American painter (born 1954)

Pola Lopez (born 1954) is an American painter and muralist known for her abstract, southwestern-inspired artworks.

== Biography ==
Pola Lopez was born on April 7, 1954 in Las Vegas, New Mexico, located in the county of San Miguel. Lopez had not been taught the standards of art throughout her early life, but instead was inspired to learn on her own and become a Chicana artist, after a conversation with Samuel Leyba.

Lopez omitted attending college, although she had applied to New Mexico Highlands University. Her father, Junio Lopez, was a businessman who accepted her choice, so long as she could run her own small business in a small building he loaned to her. Successfully doing so by selling art supplies in her store and gallery, De Colores, Lopez continued her journey as an artist, learning different mediums of art through a sales representative, and eventually displaying her own work in front of her store. When displaying her work, artists Wilbert Miera and Star Tapia from La Cofradia de Artes y Artesanos Hispanos (a collective created by Luis Tapia), noticed her work and invited her to join their collective in Santa Fe.

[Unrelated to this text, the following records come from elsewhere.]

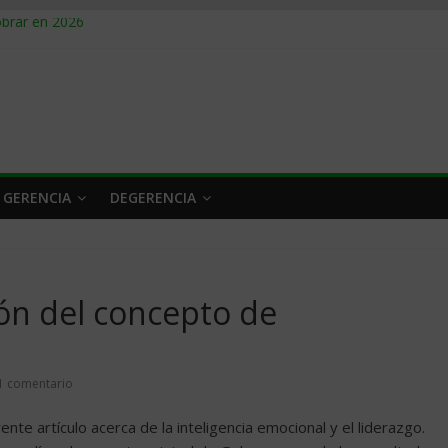
obrar en 2026
n caro
 a tiempo
 qué hacer
rlo y venderle
 GERENCIA
DEGERENCIA
ón del concepto de
l
1 comentario
te artículo acerca de la inteligencia emocional y el liderazgo.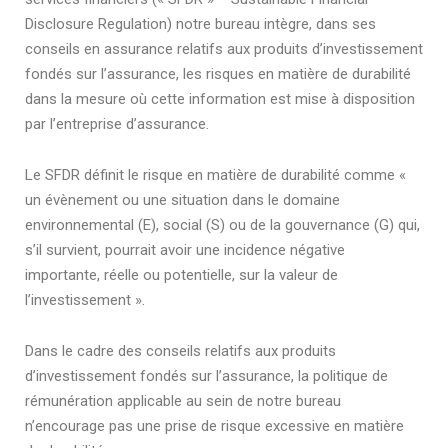
Disclosure Regulation) notre bureau intègre, dans ses
conseils en assurance relatifs aux produits d’investissement
fondés sur l’assurance, les risques en matière de durabilité
dans la mesure où cette information est mise à disposition
par l’entreprise d’assurance.
Le SFDR définit le risque en matière de durabilité comme «
un évènement ou une situation dans le domaine
environnemental (E), social (S) ou de la gouvernance (G) qui,
s’il survient, pourrait avoir une incidence négative
importante, réelle ou potentielle, sur la valeur de
l’investissement ».
Dans le cadre des conseils relatifs aux produits
d’investissement fondés sur l’assurance, la politique de
rémunération applicable au sein de notre bureau
n’encourage pas une prise de risque excessive en matière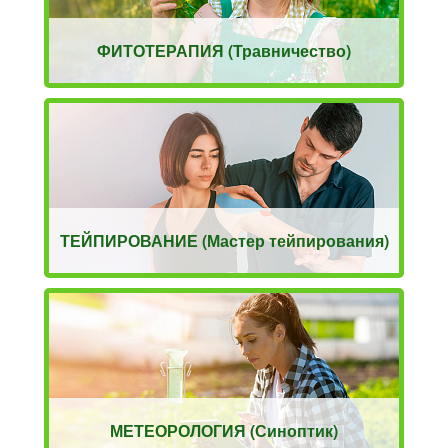
ФИТОТЕРАПИЯ (Травничество)
ТЕЙПИРОВАНИЕ (Мастер тейпирования)
МЕТЕОРОЛОГИЯ (Синоптик)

Since then, Lopez has moved to Highland Park in Los Angeles where she held a public studio space between 2009 and 2016. Some key highlights of career since have been to be honored as the first female featured artist in the Santa Fe Springs Artfest of California in 2017, be appointed a lead artist in the same year of the Daniel Cervantes mural restoration project (located at the Southwest Museum in Highland Park), and designed seven banners for La Casa of USC to be used in Latino Heritage month in 2019.

== Art ==
- La Chola y Coalticue (2018)

Made in 2018, acrylic on canvas (36x48”). This painting features the stereotypical “chola,” leaning against a statue of Coatlicue. This exhibits the feminist style of chola women who remain connected to the roots they emerged from.

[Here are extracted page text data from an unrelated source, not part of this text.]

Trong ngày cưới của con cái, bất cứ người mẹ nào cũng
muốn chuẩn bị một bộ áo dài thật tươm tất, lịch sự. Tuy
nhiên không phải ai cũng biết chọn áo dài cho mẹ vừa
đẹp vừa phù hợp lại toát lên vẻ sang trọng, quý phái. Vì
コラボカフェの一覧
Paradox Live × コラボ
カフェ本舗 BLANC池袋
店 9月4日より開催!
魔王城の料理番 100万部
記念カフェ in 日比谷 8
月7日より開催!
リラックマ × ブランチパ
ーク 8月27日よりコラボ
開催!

- Who Wins This Game? (1991)

Made in 1991, acrylic on canvas with mixed media (40x40”). Represents different identities, beneath a tic tac toe game, as if to represent which identity best suits the artist.

- USC Latinx Heritage Month Banners (2019)

Designed in 2019, 7 designs, acrylic on canvas (each, 24x24”). Featured heritage and background stories of USC, La Casa, Latino students. Designed for the main pathway of USC Campus, Trousdale Parkway, to be displayed for Latinx Heritage Month (Sept 15-Oct 15).